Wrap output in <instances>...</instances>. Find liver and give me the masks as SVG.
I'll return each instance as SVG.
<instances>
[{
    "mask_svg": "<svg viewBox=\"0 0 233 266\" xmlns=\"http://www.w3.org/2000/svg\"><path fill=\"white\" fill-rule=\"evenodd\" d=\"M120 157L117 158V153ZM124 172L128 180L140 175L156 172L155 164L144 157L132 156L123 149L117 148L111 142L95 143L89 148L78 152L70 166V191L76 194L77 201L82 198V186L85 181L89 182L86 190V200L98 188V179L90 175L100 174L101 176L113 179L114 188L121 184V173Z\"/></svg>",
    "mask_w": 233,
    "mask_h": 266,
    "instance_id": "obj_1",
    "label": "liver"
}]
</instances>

---

TASK —
Retype every line above with nothing changed.

REPLY —
Wrap output in <instances>...</instances>. Find liver and give me the masks as SVG.
I'll return each instance as SVG.
<instances>
[{
    "mask_svg": "<svg viewBox=\"0 0 233 266\" xmlns=\"http://www.w3.org/2000/svg\"><path fill=\"white\" fill-rule=\"evenodd\" d=\"M120 157L117 158V153ZM124 172L128 180L140 175L156 172L155 164L144 157L132 156L123 149L117 148L111 142L95 143L89 148L78 152L70 166V191L76 194L77 201L82 198V186L85 181L89 182L86 190V200L98 188V179L90 175L100 174L101 176L113 179L114 188L121 184V173Z\"/></svg>",
    "mask_w": 233,
    "mask_h": 266,
    "instance_id": "obj_1",
    "label": "liver"
}]
</instances>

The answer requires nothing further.